Nope. But at least it pass where it failed before... I set to positive review.
I do not know whether the build bot runs the test or only try to compile and run.
Vincent
comment:28 Changed 8 years ago by
I tried make docclean
and sage docbuild reference html
and I get the following error:
... [combinat ] writing output... [ 98%] sage/databases/oeis [combinat ] writing output... [ 98%] species [combinat ] writing output... [ 99%] symmetric_functions [combinat ] writing output... [ 99%] tableaux [combinat ] writing output... [100%] words [combinat ] None:38: WARNING: citation not found: Schiffmann Error building the documentation. Traceback (most recent call last): File "/Users/slabbe/Applications/sagegit/src/doc/common/builder.py", line 1491, in <module> getattr(get_builder(name), type)() File "/Users/slabbe/Applications/sagegit/src/doc/common/builder.py", line 503, in _wrapper x.get(99999) File "/Users/slabbe/Applications/sagegit/local/lib/python/multiprocessing/pool.py", line 558, in get raise self._value OSError: [combinat ] None:38: WARNING: citation not found: Schiffmann
But I get the same error on a clean version of sage6.4.beta4
. So it is not related to us. Also:
sage: search_src('Schiffman') algebras/hall_algebra.py:114: See section 2.3 in [Schiffmann]_, and sections II.2 and III.3 algebras/hall_algebra.py:211: .. [Schiffmann] Oliver Schiffmann. *Lectures on Hall algebras*. algebras/hall_algebra.py:465: corresponding to `\lambda`. See Lemma 2.8 in [Schiffmann]_ combinat/hall_polynomial.py:66: in [Schiffmann]_):
The part on words did not raised any warning or errors. So still positive review.
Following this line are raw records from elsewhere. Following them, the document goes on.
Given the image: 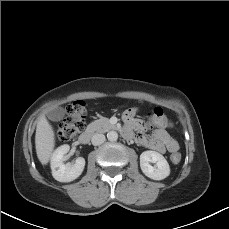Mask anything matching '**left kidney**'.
Here are the masks:
<instances>
[{
  "mask_svg": "<svg viewBox=\"0 0 229 229\" xmlns=\"http://www.w3.org/2000/svg\"><path fill=\"white\" fill-rule=\"evenodd\" d=\"M150 162L155 163V166H152ZM140 167L142 172L153 180L165 179L170 174L167 160L156 151H144L140 155Z\"/></svg>",
  "mask_w": 229,
  "mask_h": 229,
  "instance_id": "left-kidney-1",
  "label": "left kidney"
}]
</instances>
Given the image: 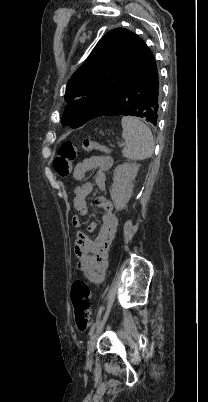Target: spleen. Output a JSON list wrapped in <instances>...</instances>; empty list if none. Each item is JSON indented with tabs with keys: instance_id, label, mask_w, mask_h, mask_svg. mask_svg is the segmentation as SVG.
<instances>
[{
	"instance_id": "spleen-1",
	"label": "spleen",
	"mask_w": 208,
	"mask_h": 402,
	"mask_svg": "<svg viewBox=\"0 0 208 402\" xmlns=\"http://www.w3.org/2000/svg\"><path fill=\"white\" fill-rule=\"evenodd\" d=\"M121 126L122 138L126 142L122 150L124 158L128 160L151 158L154 152V140L150 128L133 116H124Z\"/></svg>"
}]
</instances>
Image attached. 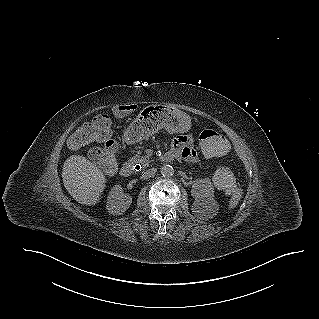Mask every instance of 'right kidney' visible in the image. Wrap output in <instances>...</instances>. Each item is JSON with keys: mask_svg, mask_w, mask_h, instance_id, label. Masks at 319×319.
<instances>
[{"mask_svg": "<svg viewBox=\"0 0 319 319\" xmlns=\"http://www.w3.org/2000/svg\"><path fill=\"white\" fill-rule=\"evenodd\" d=\"M132 197L123 192L120 185H115L109 192L106 209L113 215H122L130 206Z\"/></svg>", "mask_w": 319, "mask_h": 319, "instance_id": "ca27d5eb", "label": "right kidney"}]
</instances>
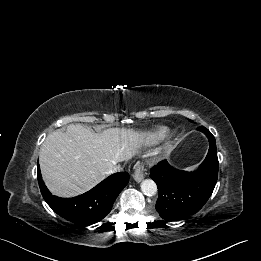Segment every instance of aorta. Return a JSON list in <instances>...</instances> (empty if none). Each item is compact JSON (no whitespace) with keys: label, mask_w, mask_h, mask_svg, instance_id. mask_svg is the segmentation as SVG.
Listing matches in <instances>:
<instances>
[{"label":"aorta","mask_w":261,"mask_h":261,"mask_svg":"<svg viewBox=\"0 0 261 261\" xmlns=\"http://www.w3.org/2000/svg\"><path fill=\"white\" fill-rule=\"evenodd\" d=\"M141 190L146 196H153L157 193V185L151 179H145L141 183Z\"/></svg>","instance_id":"obj_1"}]
</instances>
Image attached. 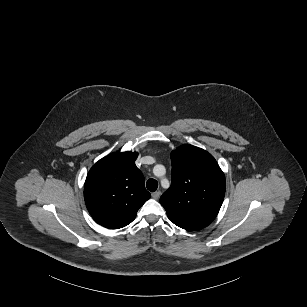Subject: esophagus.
I'll list each match as a JSON object with an SVG mask.
<instances>
[{
    "mask_svg": "<svg viewBox=\"0 0 307 307\" xmlns=\"http://www.w3.org/2000/svg\"><path fill=\"white\" fill-rule=\"evenodd\" d=\"M160 195H161V191L153 192V193H152V198L158 199Z\"/></svg>",
    "mask_w": 307,
    "mask_h": 307,
    "instance_id": "obj_1",
    "label": "esophagus"
}]
</instances>
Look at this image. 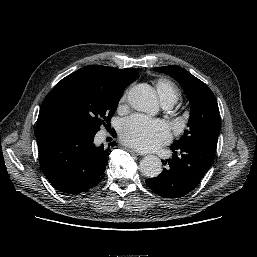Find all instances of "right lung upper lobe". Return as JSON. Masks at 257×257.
Returning a JSON list of instances; mask_svg holds the SVG:
<instances>
[{"mask_svg":"<svg viewBox=\"0 0 257 257\" xmlns=\"http://www.w3.org/2000/svg\"><path fill=\"white\" fill-rule=\"evenodd\" d=\"M91 76L101 83L120 86L126 81V69H116L113 67L90 65L77 70L69 76L62 79L46 96L41 107L37 120L35 136L37 142L44 137L62 129L54 120L52 114V99L58 87L68 78L75 76Z\"/></svg>","mask_w":257,"mask_h":257,"instance_id":"right-lung-upper-lobe-1","label":"right lung upper lobe"}]
</instances>
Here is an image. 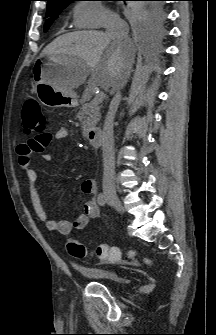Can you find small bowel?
<instances>
[{"label": "small bowel", "instance_id": "obj_1", "mask_svg": "<svg viewBox=\"0 0 216 335\" xmlns=\"http://www.w3.org/2000/svg\"><path fill=\"white\" fill-rule=\"evenodd\" d=\"M69 136L68 130L64 126H60L55 133L50 134L46 144L51 141H63ZM18 159L21 167L24 169L27 178V196L29 202L38 217L45 223L48 230L57 232L62 235H68L73 229L83 230L87 227L92 219H97L100 215V208L95 198L96 182L93 179L87 178L81 184L82 192L91 194L92 197L84 204V212L78 214L73 220H54L50 218L45 210L38 192L39 173L30 166L33 150L29 144H22L18 147ZM42 158L46 162L52 160L49 153H44ZM101 261L103 259L99 258Z\"/></svg>", "mask_w": 216, "mask_h": 335}]
</instances>
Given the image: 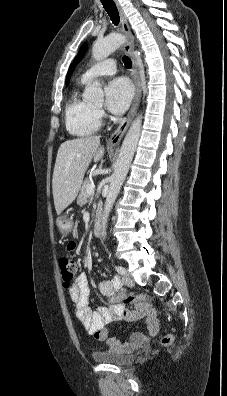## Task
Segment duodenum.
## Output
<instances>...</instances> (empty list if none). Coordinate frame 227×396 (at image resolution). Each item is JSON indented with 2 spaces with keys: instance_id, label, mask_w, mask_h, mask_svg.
<instances>
[{
  "instance_id": "1",
  "label": "duodenum",
  "mask_w": 227,
  "mask_h": 396,
  "mask_svg": "<svg viewBox=\"0 0 227 396\" xmlns=\"http://www.w3.org/2000/svg\"><path fill=\"white\" fill-rule=\"evenodd\" d=\"M102 229L101 219L98 218L94 222L93 231L95 235H100Z\"/></svg>"
}]
</instances>
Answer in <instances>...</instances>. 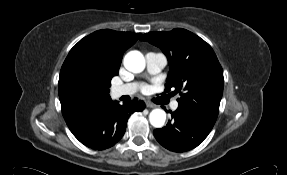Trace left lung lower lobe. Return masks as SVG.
Masks as SVG:
<instances>
[{
	"instance_id": "left-lung-lower-lobe-1",
	"label": "left lung lower lobe",
	"mask_w": 287,
	"mask_h": 175,
	"mask_svg": "<svg viewBox=\"0 0 287 175\" xmlns=\"http://www.w3.org/2000/svg\"><path fill=\"white\" fill-rule=\"evenodd\" d=\"M171 115L172 121L161 129H155L153 134L163 147L174 152L197 147L213 128L183 108L178 107Z\"/></svg>"
}]
</instances>
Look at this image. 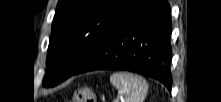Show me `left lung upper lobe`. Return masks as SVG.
I'll return each mask as SVG.
<instances>
[{
	"label": "left lung upper lobe",
	"instance_id": "left-lung-upper-lobe-1",
	"mask_svg": "<svg viewBox=\"0 0 221 102\" xmlns=\"http://www.w3.org/2000/svg\"><path fill=\"white\" fill-rule=\"evenodd\" d=\"M132 0H59L52 24L43 86L72 76Z\"/></svg>",
	"mask_w": 221,
	"mask_h": 102
}]
</instances>
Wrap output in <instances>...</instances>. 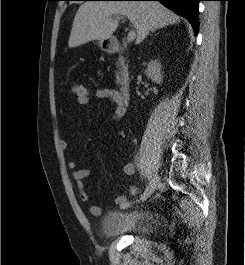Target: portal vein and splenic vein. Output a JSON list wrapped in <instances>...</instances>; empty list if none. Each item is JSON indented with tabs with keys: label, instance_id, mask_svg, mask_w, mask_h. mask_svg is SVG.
<instances>
[{
	"label": "portal vein and splenic vein",
	"instance_id": "18ae733b",
	"mask_svg": "<svg viewBox=\"0 0 245 265\" xmlns=\"http://www.w3.org/2000/svg\"><path fill=\"white\" fill-rule=\"evenodd\" d=\"M135 38H136V33L133 30H130L127 36V42L130 43L134 41Z\"/></svg>",
	"mask_w": 245,
	"mask_h": 265
}]
</instances>
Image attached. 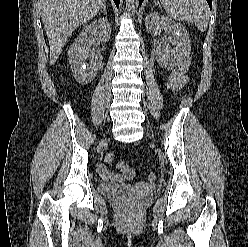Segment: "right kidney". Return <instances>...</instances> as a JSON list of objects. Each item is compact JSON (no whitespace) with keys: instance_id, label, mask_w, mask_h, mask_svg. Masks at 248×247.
<instances>
[{"instance_id":"right-kidney-1","label":"right kidney","mask_w":248,"mask_h":247,"mask_svg":"<svg viewBox=\"0 0 248 247\" xmlns=\"http://www.w3.org/2000/svg\"><path fill=\"white\" fill-rule=\"evenodd\" d=\"M111 29L107 19H98L86 26L68 50V60L75 79L81 84H88L97 74L98 63L91 52L95 42H107ZM89 60V62H87Z\"/></svg>"}]
</instances>
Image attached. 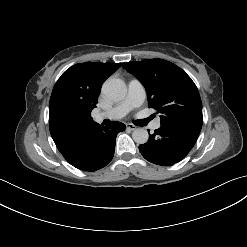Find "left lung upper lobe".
I'll use <instances>...</instances> for the list:
<instances>
[{"instance_id":"obj_1","label":"left lung upper lobe","mask_w":247,"mask_h":247,"mask_svg":"<svg viewBox=\"0 0 247 247\" xmlns=\"http://www.w3.org/2000/svg\"><path fill=\"white\" fill-rule=\"evenodd\" d=\"M122 67L143 84L148 106L161 113V125L201 131V98L196 85L181 68L163 59L132 61Z\"/></svg>"}]
</instances>
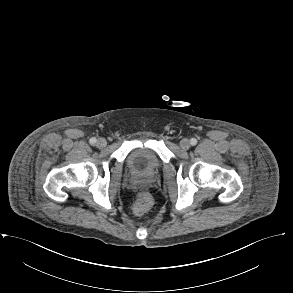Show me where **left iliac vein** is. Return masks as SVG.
Segmentation results:
<instances>
[{
  "label": "left iliac vein",
  "mask_w": 293,
  "mask_h": 293,
  "mask_svg": "<svg viewBox=\"0 0 293 293\" xmlns=\"http://www.w3.org/2000/svg\"><path fill=\"white\" fill-rule=\"evenodd\" d=\"M180 147L183 149V150H187L189 149L190 147V141L186 138L182 139L180 141Z\"/></svg>",
  "instance_id": "obj_1"
}]
</instances>
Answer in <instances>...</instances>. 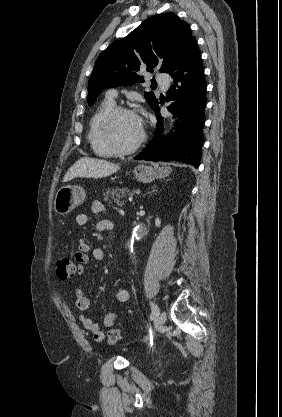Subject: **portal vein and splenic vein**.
Wrapping results in <instances>:
<instances>
[{"label":"portal vein and splenic vein","mask_w":282,"mask_h":417,"mask_svg":"<svg viewBox=\"0 0 282 417\" xmlns=\"http://www.w3.org/2000/svg\"><path fill=\"white\" fill-rule=\"evenodd\" d=\"M132 200H133L132 196H129V198H127V199H126V202H127V203H131V202H132Z\"/></svg>","instance_id":"18ae733b"}]
</instances>
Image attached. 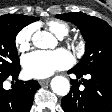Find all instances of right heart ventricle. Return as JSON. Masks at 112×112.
Instances as JSON below:
<instances>
[{"label": "right heart ventricle", "mask_w": 112, "mask_h": 112, "mask_svg": "<svg viewBox=\"0 0 112 112\" xmlns=\"http://www.w3.org/2000/svg\"><path fill=\"white\" fill-rule=\"evenodd\" d=\"M47 28L59 38H63L69 32V25L63 21L50 20L46 23Z\"/></svg>", "instance_id": "right-heart-ventricle-1"}]
</instances>
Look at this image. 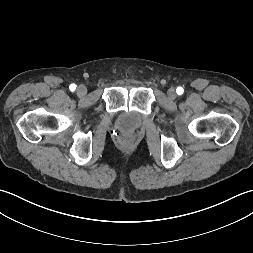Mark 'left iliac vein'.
<instances>
[{
  "label": "left iliac vein",
  "mask_w": 253,
  "mask_h": 253,
  "mask_svg": "<svg viewBox=\"0 0 253 253\" xmlns=\"http://www.w3.org/2000/svg\"><path fill=\"white\" fill-rule=\"evenodd\" d=\"M167 95H168V97H169L170 99H175L176 96H177V95H176V91H175L174 88L168 89Z\"/></svg>",
  "instance_id": "4c4485c4"
}]
</instances>
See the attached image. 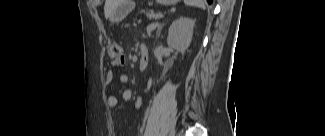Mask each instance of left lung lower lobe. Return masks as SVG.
Instances as JSON below:
<instances>
[{"mask_svg": "<svg viewBox=\"0 0 325 136\" xmlns=\"http://www.w3.org/2000/svg\"><path fill=\"white\" fill-rule=\"evenodd\" d=\"M207 1H208V3H209V4H211V3H212V0H207Z\"/></svg>", "mask_w": 325, "mask_h": 136, "instance_id": "left-lung-lower-lobe-1", "label": "left lung lower lobe"}]
</instances>
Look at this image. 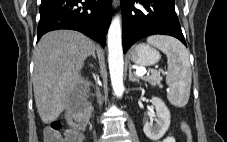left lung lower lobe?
Masks as SVG:
<instances>
[{"instance_id":"1","label":"left lung lower lobe","mask_w":227,"mask_h":142,"mask_svg":"<svg viewBox=\"0 0 227 142\" xmlns=\"http://www.w3.org/2000/svg\"><path fill=\"white\" fill-rule=\"evenodd\" d=\"M174 2V0H121L124 53L138 40L155 34L176 37L186 45ZM134 3L142 4L143 9L135 8Z\"/></svg>"}]
</instances>
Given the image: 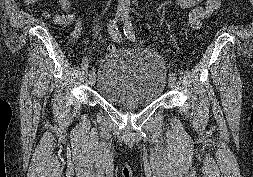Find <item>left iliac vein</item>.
I'll return each instance as SVG.
<instances>
[{
	"mask_svg": "<svg viewBox=\"0 0 253 177\" xmlns=\"http://www.w3.org/2000/svg\"><path fill=\"white\" fill-rule=\"evenodd\" d=\"M126 21H128V22H129V20H128V19H126ZM168 86H169L170 88H174V87L176 86L175 79H173V78L169 77V78H168Z\"/></svg>",
	"mask_w": 253,
	"mask_h": 177,
	"instance_id": "4c4485c4",
	"label": "left iliac vein"
}]
</instances>
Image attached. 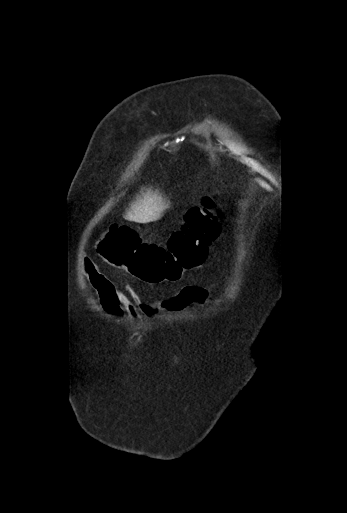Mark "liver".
<instances>
[{
  "label": "liver",
  "mask_w": 347,
  "mask_h": 513,
  "mask_svg": "<svg viewBox=\"0 0 347 513\" xmlns=\"http://www.w3.org/2000/svg\"><path fill=\"white\" fill-rule=\"evenodd\" d=\"M166 207L165 201L158 195V192L152 193L148 191L147 194L144 195L143 200L140 199L131 206V211L127 212L125 218L130 220L133 217L132 212L139 216L142 215L145 218H154L159 216Z\"/></svg>",
  "instance_id": "obj_1"
}]
</instances>
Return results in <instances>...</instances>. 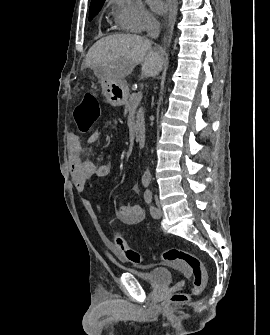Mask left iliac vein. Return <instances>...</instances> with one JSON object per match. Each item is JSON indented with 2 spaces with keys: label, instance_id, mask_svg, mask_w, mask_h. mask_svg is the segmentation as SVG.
Segmentation results:
<instances>
[{
  "label": "left iliac vein",
  "instance_id": "4c4485c4",
  "mask_svg": "<svg viewBox=\"0 0 270 335\" xmlns=\"http://www.w3.org/2000/svg\"><path fill=\"white\" fill-rule=\"evenodd\" d=\"M155 202H156V210H157V213L156 215L154 216V218H160L162 216V210H161V205H160V201L158 199L157 196H155Z\"/></svg>",
  "mask_w": 270,
  "mask_h": 335
}]
</instances>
comment:29 Changed 8 years ago by
Branch:  u/vdelecroix/17021 → 7b5b64c2f5af5dc976439b9d84ac6030ac94290c 

Resolution:  → fixed 
Status:  positive_review → closed 
New commits:
trac #17013: new class WordDatatype_char
trac #17013: added is_square in WordDatatype_char
trac #17013: doctests improvements + bug fix
Trac #17021: Faster creation of words by the parent.